Le autorità si erano già mobilitate, così come le televisioni. I notiziari riportavano che tutti i tentativi di comunicazione con l’equipaggio erano falliti. Avevano tentato di tutto: radio, segnali luminosi, un contatto diretto da parte di due elicotteri della polizia equipaggiati con megafono. Avevano persino rispolverato un vecchio telegrafo, ma niente da fare. Nessuna risposta.
Silurare la nave a pochi chilometri dalla costa, poi, non appariva certo un’opzione valida, né simpatica. Dopotutto, non si sapeva niente di questo natante, comparso dal nulla sui radar della Guardia Costiera. La gente inoltre si era già assiepata sulla spiaggia: una folla incuriosita e incerta nei riguardi di quell’arnese che si stagliava in controluce.
Man mano che si avvicinava alla riva i dettagli si definivano. Era sempre meno nave e sempre più blocco di ruggine, provato dal tempo: quasi un miracolo che fosse ancora intera nonostante l’intensa erosione che gli anni le avevano riservato. La si sentiva cigolare in sincronia col moto ondoso, un rumore stridente e continuo, come unghie su una lavagna. Persino i gabbiani le stavano lontano: non c’era niente da mangiare. Niente di niente.
Così, lentamente ma inesorabilmente, animata non si sa da quale forza, la nave si appoggiò dolcemente al fondale, con un gigantesco – forse il suo ultimo – gnaulìo sinistro. Nulla ne uscì, nulla ci entrò, anche perché la Guardia Costiera iniziò freneticamente a pattugliare la zona e a transennare dove poteva. Una piccola corvetta rimaneva sempre di guardia, e le imbarcazioni dei curiosi che sopraggiungevano venivano tenute a distanza di sicurezza. Nessun nome compariva sulla chiglia, probabilmente eroso dall’aria salina e dal tempo.

Un uomo, altrove, stava imprecando al telefono.
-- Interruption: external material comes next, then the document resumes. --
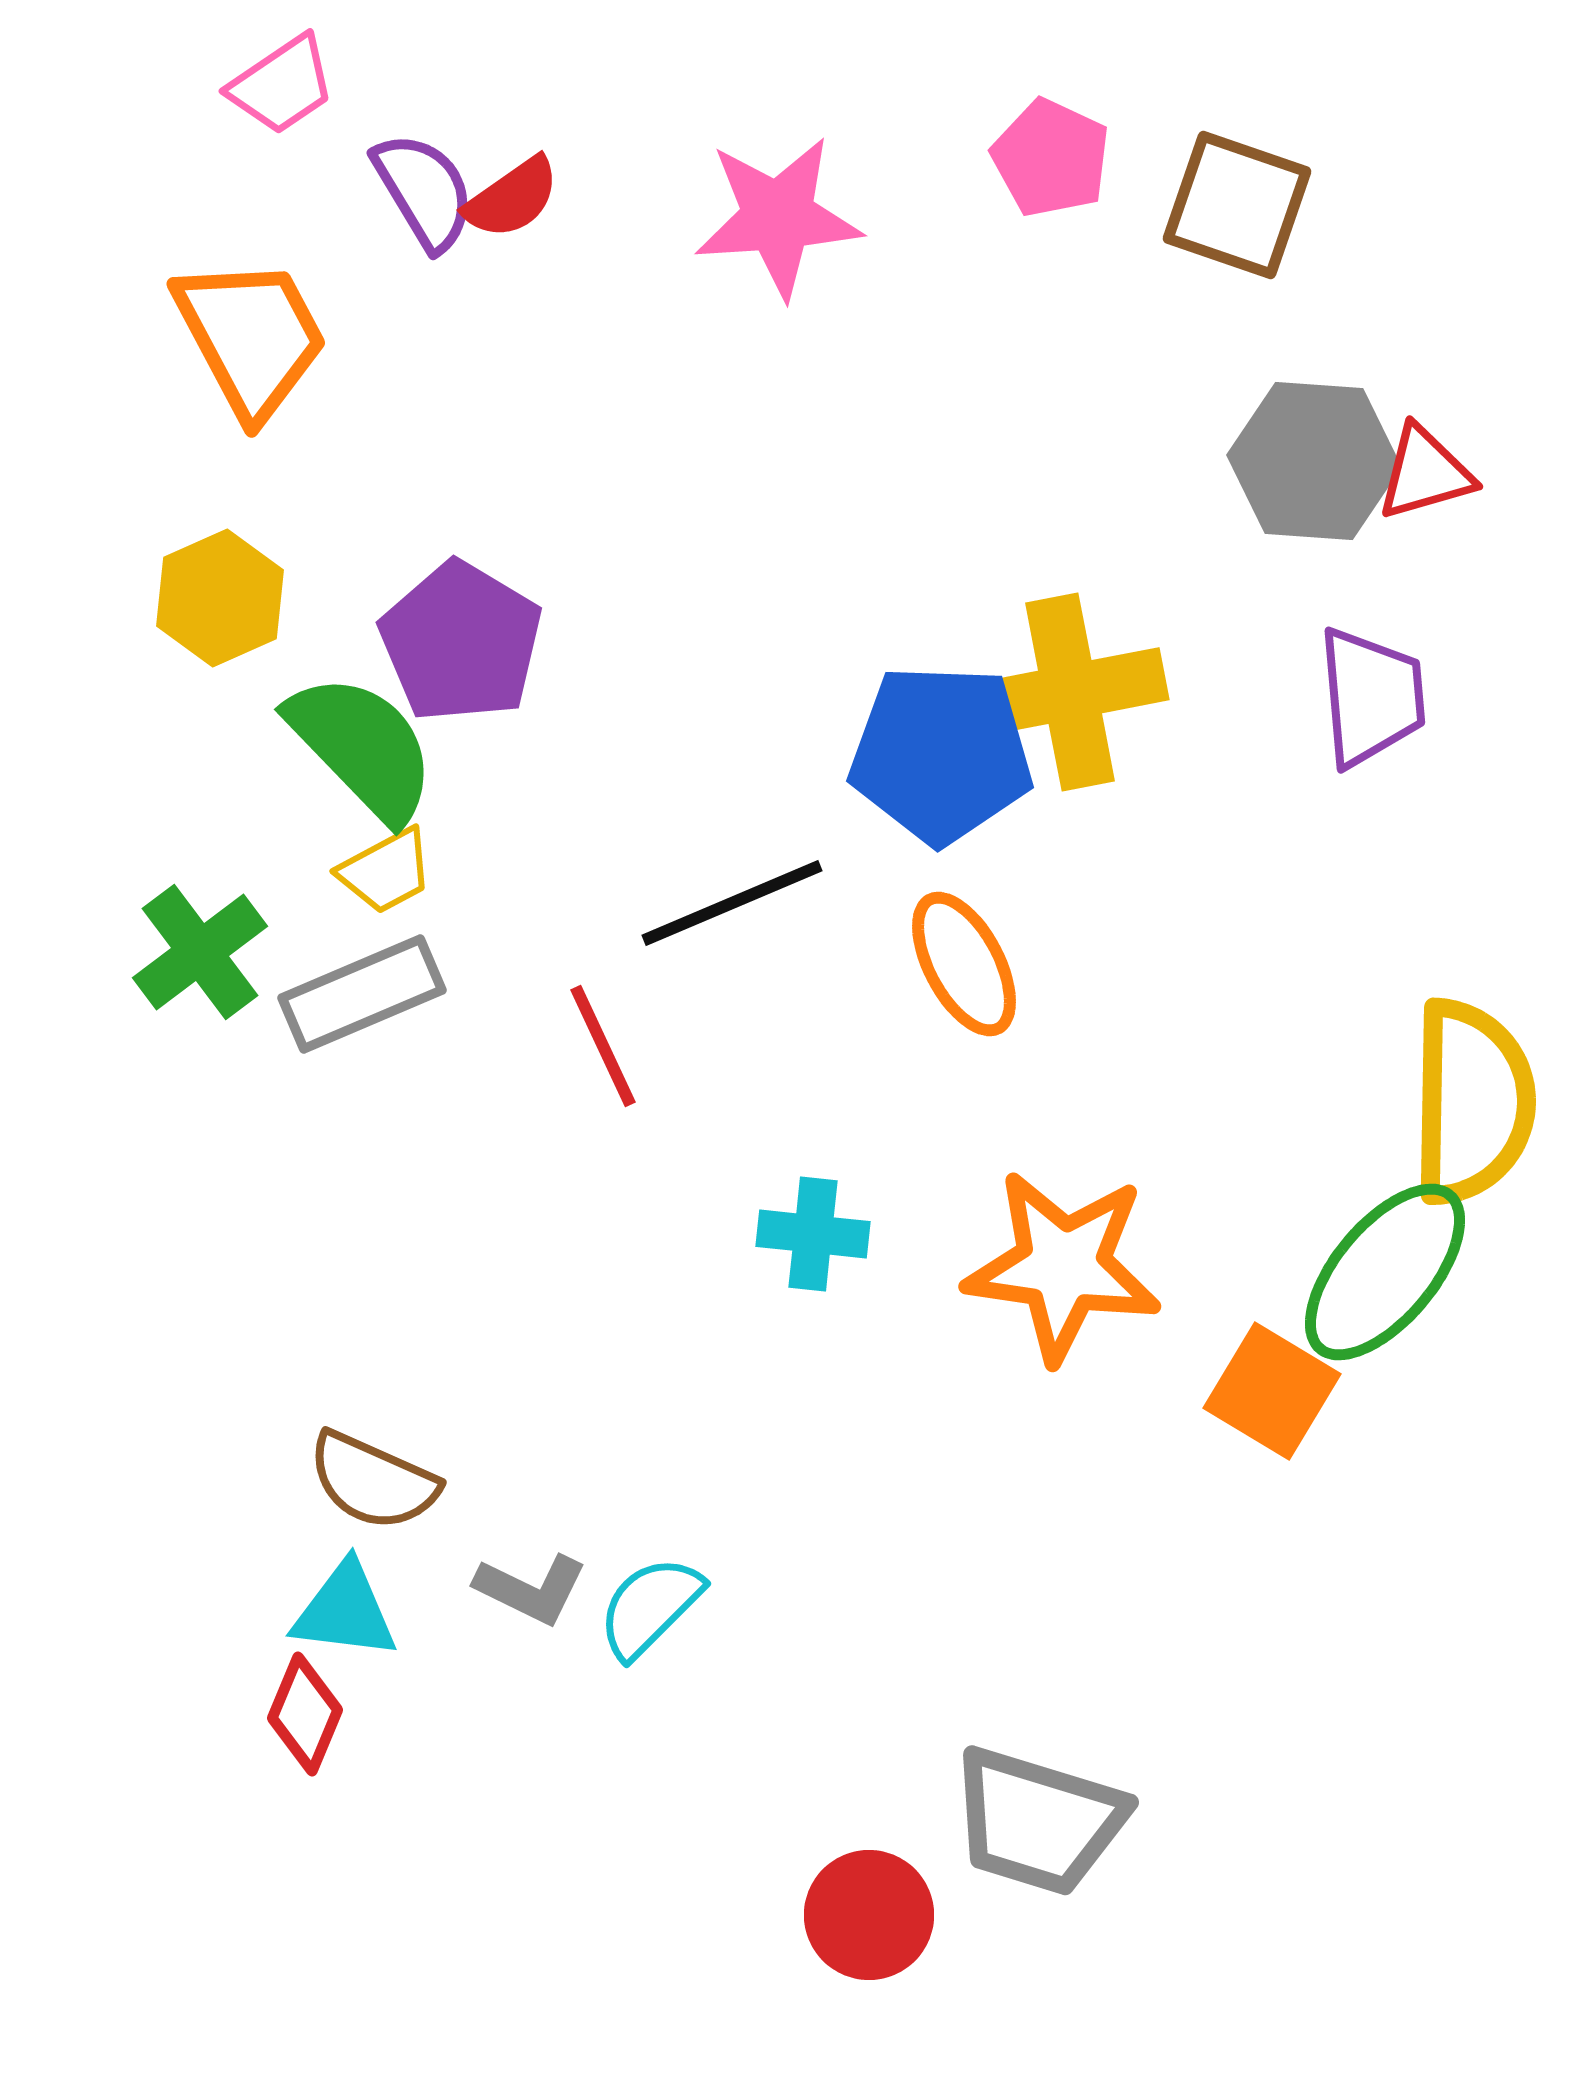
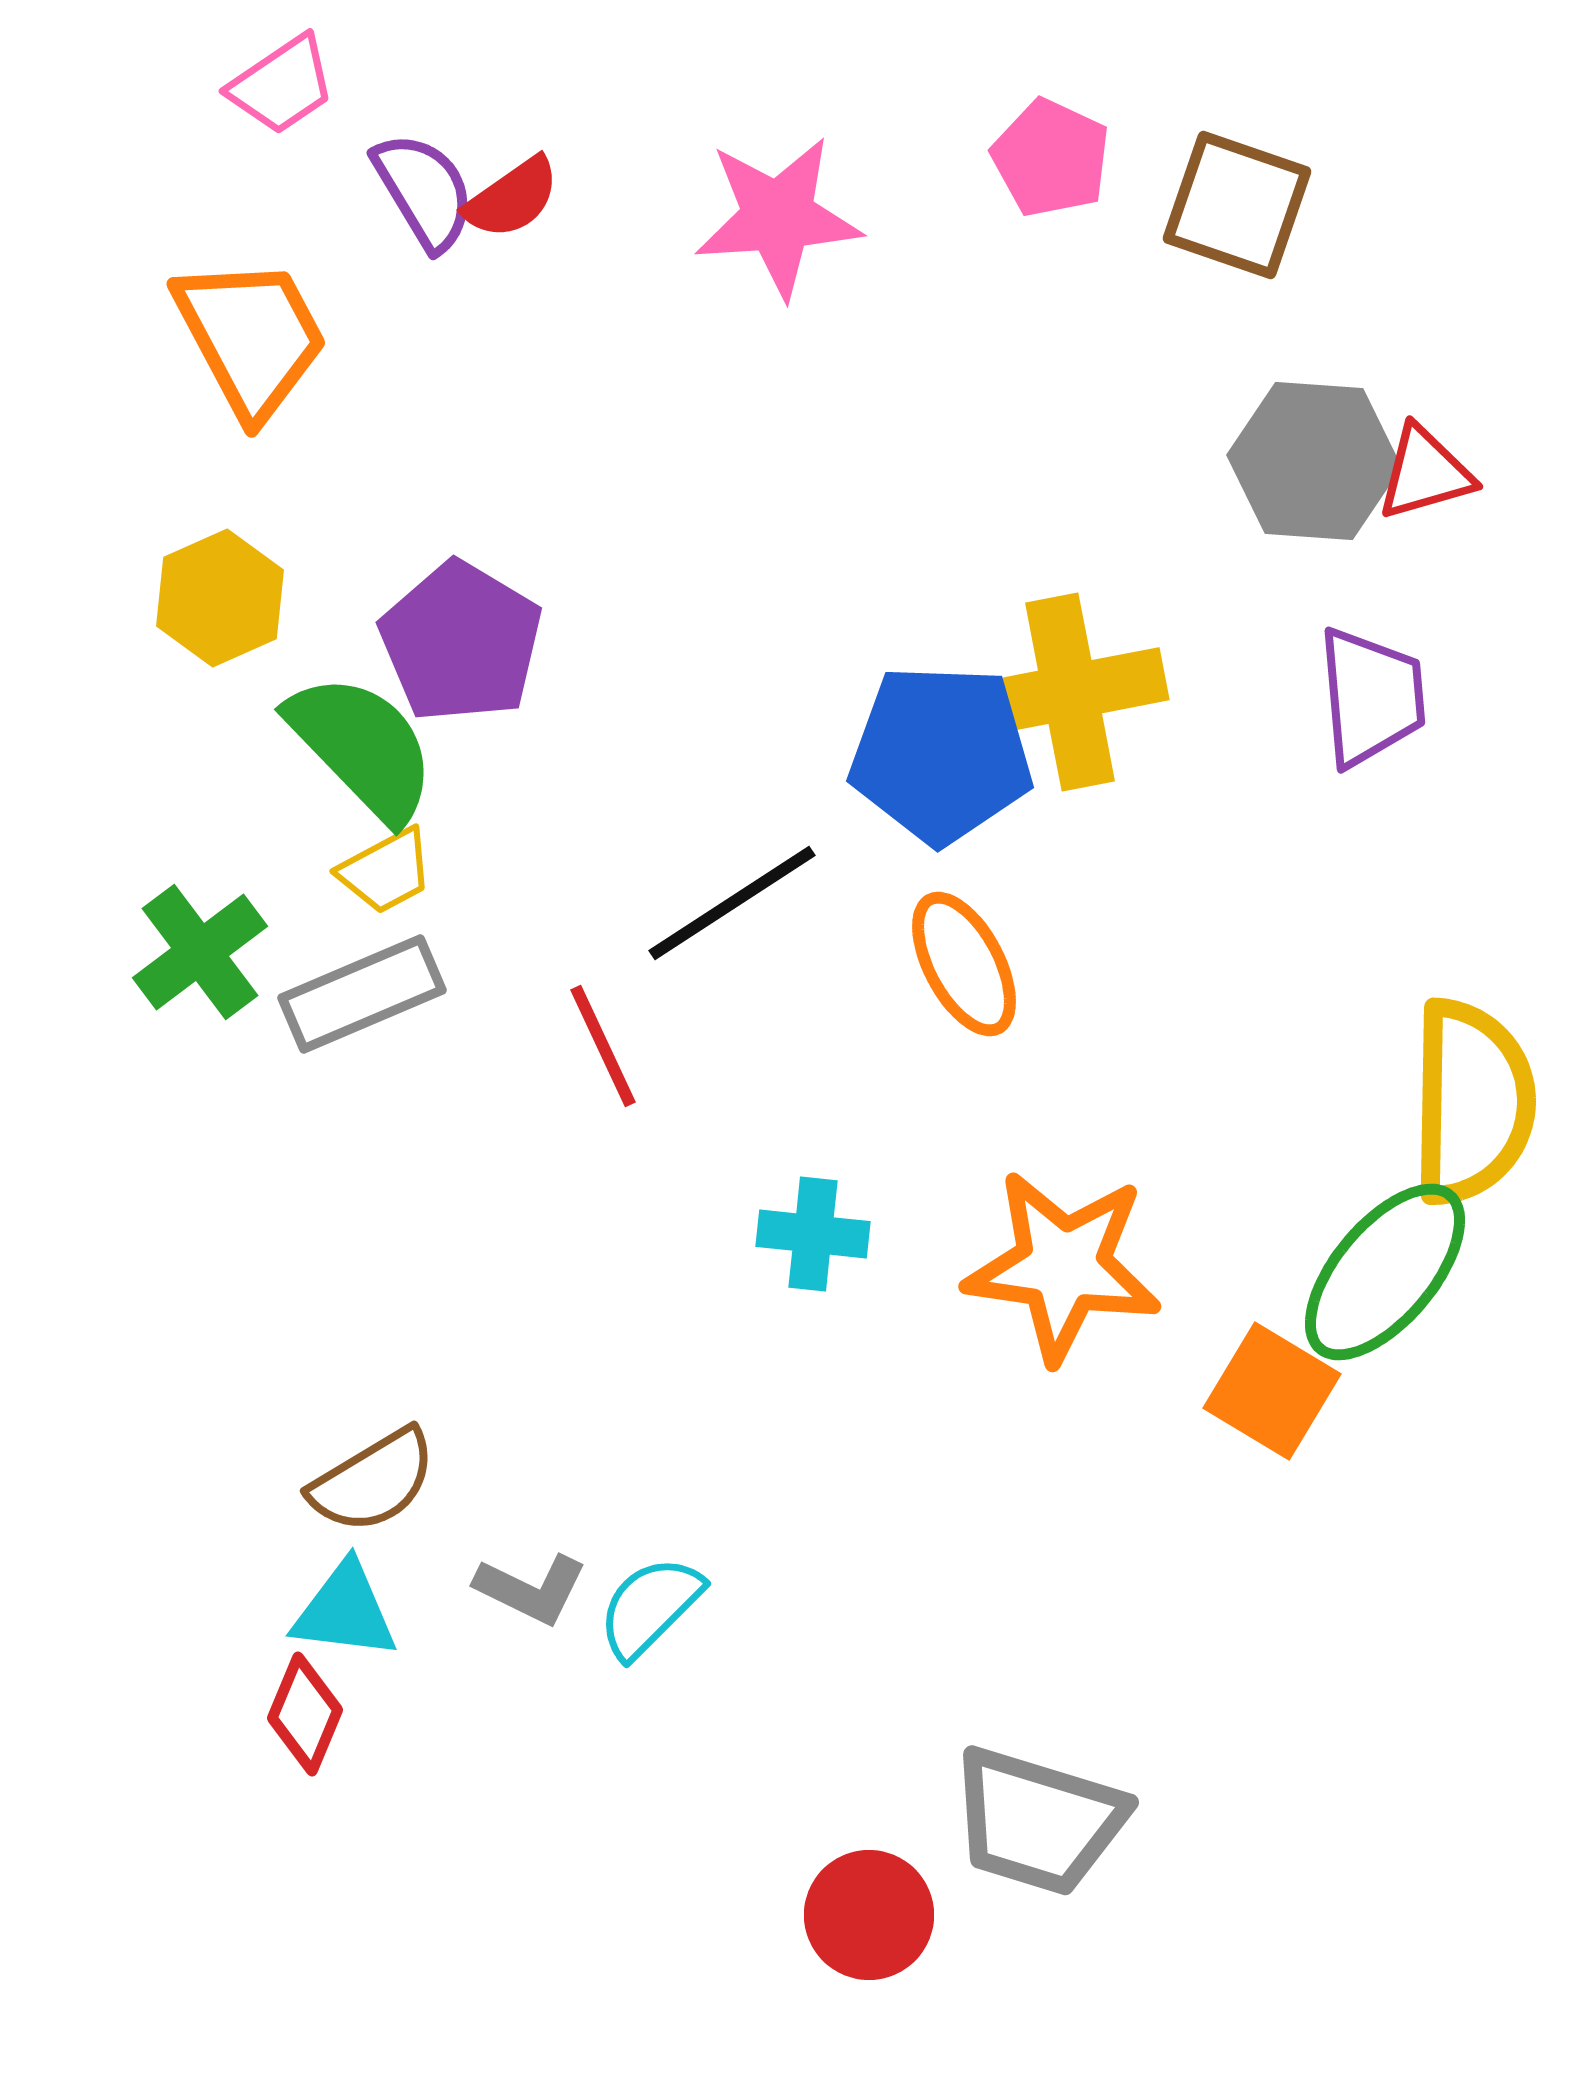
black line: rotated 10 degrees counterclockwise
brown semicircle: rotated 55 degrees counterclockwise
Non amava quegli apparecchi, lui apparteneva ad un’altra epoca. E non amava nemmeno le persone che non gli davano ascolto.
- Vi dico che devo parlare con la persona che é a capo dell’operazione! E’ importantissimo!
Dall’altra parte della linea la centralinista del 911 percepiva la voce tremolante ma risoluta di un uomo anziano, e fu proprio la sua attitudine che la convinse che – forse – poteva non essere il solito mitomane.
- Signor Wilmington, mi permetta di ricordarle che non possiamo comunicare telefonicamente a chiunque i nomi...
- Oh per cortesia! – la interruppe, – So come funzionano queste cose, sono stato in Marina, dannazione! Io conosco quella nave! E devo parlare urgentemente con un responsabile!
- Signore, facciamo così. Perché non viene al distretto e ne parliamo con calma? Non possiamo...
- Perché sono un fottuto invalido, santo Dio! E ho 91 anni! Riesco a malapena ad andare al cesso senza cacarmi addosso, come pretende che riesca ad arrivare in centrale?
La centralinista, messa alle strette, ed un po’ in imbarazzo, ripiegò.
- Signor Wilmington, le mando qualcuno a casa.
Dopo aver lasciato i propri dati, Wilmington riappese. Razza di idiota, pensò. Non farete in tempo.
Eddie Connors aveva raggiunto i due agenti dell’FBI che in fretta e furia erano stati inviati sul posto per indagare su quello strano accadimento. Con loro, sul posto, c’era già un agente dell’NCIS, tale Antony J. Kirk. E quanto aveva rimarcato quel “J”, come se fosse un titolo nobiliare. Antony re-di-sto-cavolo Kirk.
I quattro stavano parlottando, quando a Connors squillò il cellulare.
- Capitano, sono Dora. Ecco, vede... ho ricevuto una strana chiamata da parte di un signore anziano. Un certo Wilmington. Insiste nel dire che sa qualcosa di quella nave, che sarebbe meglio parlare con lui prima di entrar dentro e...
- Dora, - la interruppe Connors – scusami, ma chiama un signor nessuno e tu non hai nessun altro a cui rivolgerti che il sottoscritto? Immagino che il Coast Guard Investigative Service abbia altre persone che possano occuparsene, no? Chiama quella palla di lardo di De Paula, mandaci lui.
- Capitano, ma...
- E’ tutto, grazie Dora.
E riappese, riprendendo a parlottare con quei pinguini dei federali e col re-di-sto-cavolo per concordare una strategia di ingresso nella nave.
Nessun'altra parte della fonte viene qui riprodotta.